Habiba Djahnine a longtemps été hantée par le trajet effectué en compagnie de la dépouille de sa sœur Nabila, de la ville de Tizi Ouzou où celle-ci a été assassinée vers Bejaïa où se trouve la maison familiale. Le parcours en voiture et le commentaire de la réalisatrice structure le film du retour, dix ans après, sur les lieux du drame, à la rencontre de parents, amis et voisins pour tenter de comprendre une décennie d'assassinats et de massacres de civils. Pour trouver un exutoire à la douleur, pour que le travail de deuil puisse s'accomplir, pour pouvoir penser enfin que dix années de violence et 200.000 morts n'auront pas servi à rien, pour honorer la mémoire des disparus, pour transformer les cadavres qui encombrent les placards de notre histoire récente en sentinelles de la mémoire. On y entend ainsi la grand-mère, des frères et des sœurs, mais aussi des collègues, des garçons, des filles et des femmes, auprès desquels Nabila a agi en éveilleuse de conscience et qui se souviennent de ses petites attentions, de sa grande sollicitude, de son écoute.
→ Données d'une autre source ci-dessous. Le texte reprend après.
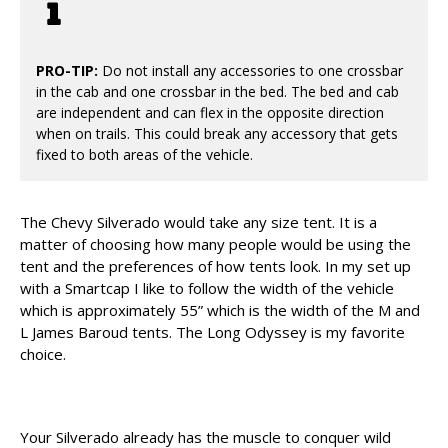
PRO-TIP:
Do not install any accessories to one crossbar
in the cab and one crossbar in the bed. The bed and cab
are independent and can flex in the opposite direction
when on trails. This could break any accessory that gets
fixed to both areas of the vehicle.
The Chevy Silverado would take any size tent. It is a
matter of choosing how many people would be using the
tent and the preferences of how tents look. In my set up
with a Smartcap I like to follow the width of the vehicle
which is approximately 55” which is the width of the M and
L James Baroud tents. The Long Odyssey is my favorite
choice.
Your Silverado already has the muscle to conquer wild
"En 1994, confie Habiba Djahnine qui se trouvait alors à Timimoune dans le sud-ouest algérien, Nabila m'avait écrit une lettre, elle me racontait l'escalade de la violence, la répression, les assassinats, les espoirs si maigres et son désarroi face à l'action quasi impossible en ces années de plomb.". Dix ans après, Habiba qui réside à Paris est retournée au pays pour lui faire une réponse sous la forme d'un film. Lettre à ma sœur se termine sur une interview de Nabila, réalisée au tournant des années 90 par le cinéaste Ahmed Lallem, qui en dit long sur la combativité de l'architecte, militante, syndicaliste et féministe, fauchée dans la fleur de l'âge.
Née en 1968, déléguée générale des Rencontres Cinématographiques de Bejaïa, Habiba Djahnine a pour sa part publié divers textes et articles en France et en Algérie, dont Outre-Mort (2003) un recueil de poésie.